A face detection unit 104 detects all face regions from the image data. The face region is a region constituting a face in an image. For example, a face frame, which shows a position of the face and vertical and horizontal sizes of the face, is displayed in the face region in the image. The face detection unit 104 may also be configured to detect the face region by template matching based on a face contour, for example. An organ detection unit 105 detects all organ regions within the face region detected by the face detection unit 104. The organ region is a region constituting an organ within the face region, and the organ represents an eye, a mouth (lip), a skin, a nose, and the like, which constitute the face. For example, the organ region is expressed as coordinates of a group of pixels constituting an organ. The organ detection unit 105 may also be configured to detect the organ region by the template matching based on a contour of the eye, the mouth, the nose, and the like.
The correction amount calculation unit 106, which is a correction amount acquisition unit, selects a correction amount corresponding to a result of the scene determination by the image processing unit 24 from a plurality of correction amounts stored for each scene in advance. In a case where the result of scene determination is sunset, for example, the correction amount calculation unit 106 selects the correction amount stored as the correction amount for sunset in advance, as it is. A color correction unit 107 corrects a color to a hue appropriate for the image using the correction amount acquired by the correction amount calculation unit 106. The color correction unit 107, for example, adds the correction amount to the color, and calculates a result of addition as a corrected color. A color conversion unit 108 performs color conversion on the organ region detected by the organ detection unit 105 using a color corrected by the color correction unit 107 (hereinafter, referred to as the corrected color). The color conversion unit 108, for example, scans the image of the face region and performs the color conversion by replacing color information read from a pixel corresponding to the organ region with the corrected color.
Furthermore, the digital camera 100 is capable of photographing using a center single-point AF or a face AF. The center single-point AF is to perform the AF using a single point at a central position within a photographing screen. The face AF is to perform the AF using a face detected within the photographing screen by a face detection function.
Note that a configuration of the digital camera 100 illustrated in FIG. 1 is exemplary, and it is not limited to the configuration illustrated in FIG. 1 as long as a function as the imaging apparatus and the image processing device, to which the present invention is applied, can be achieved.
The digital camera 100 enters a color conversion mode in response to an input by the user from the operating unit 70 during the reproduction mode of an image. Hereinafter, operation performed on the operating unit 70 and an exemplary display, which is performed on the display unit 28 in response to the operation, during the color conversion mode are described with reference to FIG. 2. FIG. 2 is a view of a rear of the digital camera 100, illustrating an exemplary color conversion of a lip. The display unit 28 and the operating unit 70 are provided in the rear of the digital camera 100.

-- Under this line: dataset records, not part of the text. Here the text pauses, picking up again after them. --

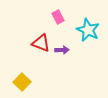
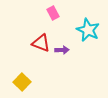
pink rectangle: moved 5 px left, 4 px up
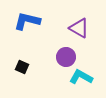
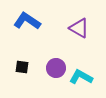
blue L-shape: rotated 20 degrees clockwise
purple circle: moved 10 px left, 11 px down
black square: rotated 16 degrees counterclockwise
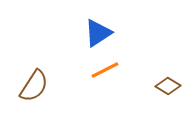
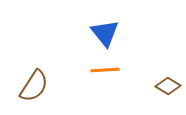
blue triangle: moved 7 px right; rotated 36 degrees counterclockwise
orange line: rotated 24 degrees clockwise
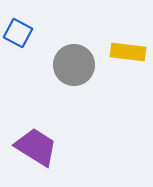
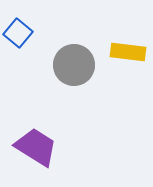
blue square: rotated 12 degrees clockwise
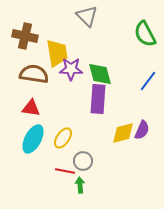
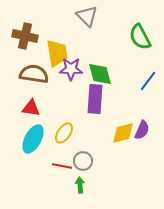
green semicircle: moved 5 px left, 3 px down
purple rectangle: moved 3 px left
yellow ellipse: moved 1 px right, 5 px up
red line: moved 3 px left, 5 px up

Face frames 200, 201 and 202 are displayed on the display unit 28 corresponding to the face regions detected by the face detection unit 104 within a target image. The user operates the operating unit 70 and determines a target face region by selecting one from the face frames 200, 201 and 202. In FIG. 2, the face frame 201 is selected, and the face frame 201 is displayed with a thick frame.
Organ icons 203, 204 and 205 are organs detected by the organ detection unit 105 within the target face region. The user operates the operating unit 70 and determines a target organ region by selecting one from the organ icons 203, 204 and 205. In FIG. 2, the organ icon 205, which is a lip, is selected, and a thick frame surrounding the organ icon 205 is displayed.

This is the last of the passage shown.